Bishop Gladwin’s moves follow a decision by the Anglican Church of Australia to allow its priests to report crimes they hear during confession to the police.

The sacrament of penance, in which a believer privately confesses their sins to a priest, is usually associated with the Catholic Church.

However about a quarter of the Church of England’s clergy hear confessions – usually face to face in a private room rather than in a booth in a church. The Archbishop of Canterbury Justin Welby last year urged more Anglicans to adopt the practice, saying the experience could be ‘enormously powerful’.

However Bishop Gladwin, whose report for Archbishop Welby led to an apology by the Church to victims, said: ‘It is very important that anything criminal that involves the abuse of people should not be protected. Action has to happen.’

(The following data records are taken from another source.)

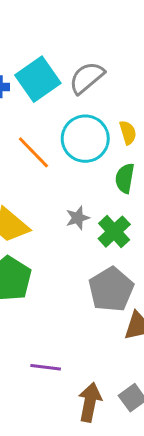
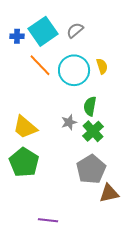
gray semicircle: (87, 78) -> (75, 30), size x0.7
orange line: (33, 152) -> (40, 65), moved
green semicircle: (125, 178) -> (90, 106), moved

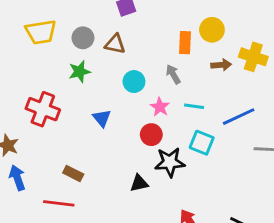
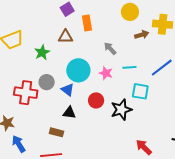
gray circle: (83, 38) -> (47, 82), moved
orange rectangle: (185, 43) -> (87, 23), moved
green star: (79, 72) -> (42, 52), moved
cyan circle: (134, 82) -> (78, 70), moved, size x1.5
red circle: (151, 135) -> (96, 100), moved
black triangle: (139, 183) -> (69, 113), moved, turned 32

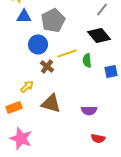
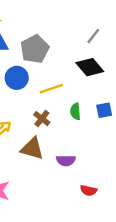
green semicircle: (87, 60) -> (75, 111), moved
brown cross: (47, 66) -> (42, 119), moved
purple semicircle: (89, 110) -> (66, 161), moved

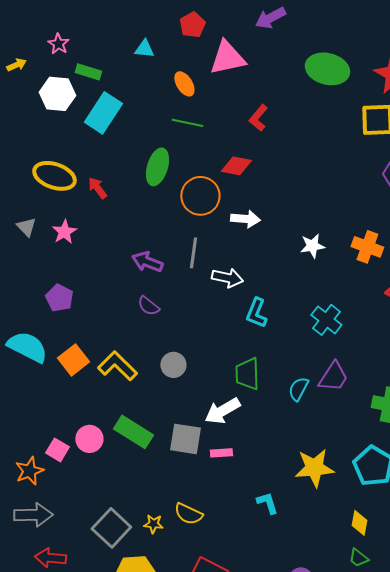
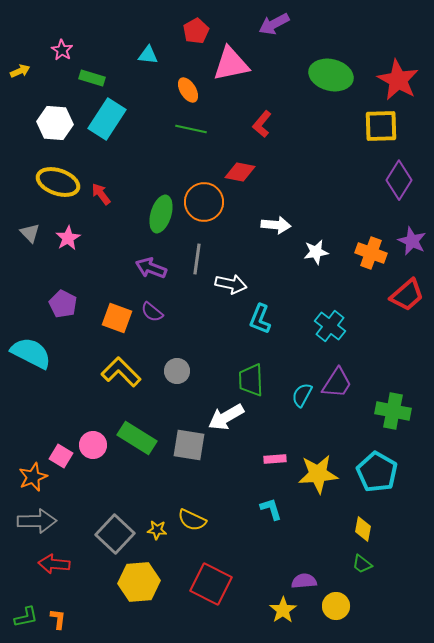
white hexagon: (57, 94) -> (55, 123), moved
green ellipse: (157, 167) -> (161, 214), moved
white arrow: (245, 219) -> (276, 225), moved
orange square: (73, 360) -> (117, 318), moved, turned -32
pink rectangle: (221, 453) -> (275, 459), moved

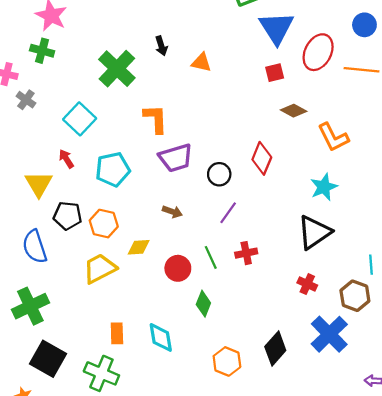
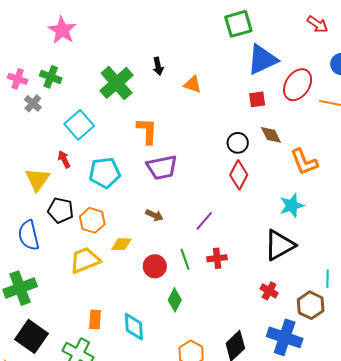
blue triangle: (276, 28) -> (262, 60), turned 32
green cross: (42, 51) -> (51, 77), moved
brown diamond: (294, 111) -> (271, 135), turned 30
black circle: (219, 174) -> (238, 143), moved
blue cross: (329, 334) -> (285, 337), turned -32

He said the Church of England had to ensure any reforms were workable, but the Australian Church had provided ‘a very good model’.

For more than 400 years clergy have been banned under Church law from disclosing ‘secret and hidden sins’ revealed by penitents, including criminal offences.

But in July the General Synod of the Anglican Church of Australia voted to allow clergy to go to the police if the person who confessed refused to do so, saying the safety of victims must be paramount.

These crimes include child abuse, child pornography or other offences that would lead to a jail term of five years or more. Dioceses in Australia are expected to introduce the changes by the end of the year.

And the Rev Simon Cawdell, a member of the Church of England’s General Synod, has tabled a motion calling for Church law to be amended so priests are no longer compelled to keep confessions of abuse confidential.

The issue could be raised at the next General Synod meeting in November, as bishops brace themselves for tough questioning from a Government inquiry into abuse in institutions including the Church.

A Church of England spokesman said: ‘The guidelines for clergy are being considered for debate in November at General Synod. The Australian model is one of a number of options which will be considered as part of the ongoing discussions.’

However one senior Synod member said: ‘If we go down the Australian route we have destroyed the priesthood. You should be able to go to a priest and tell them everything. This is the Roman Catholic tradition and we have always followed it. If we did something different now it would upset everybody.’

And the Catholic Bishop of Arundel and Brighton Kieran Conry said a Church of England rule change could put pressure on the Catholic Church to do the same, but added: ‘We will never relax the absolute requirement of confidentiality.’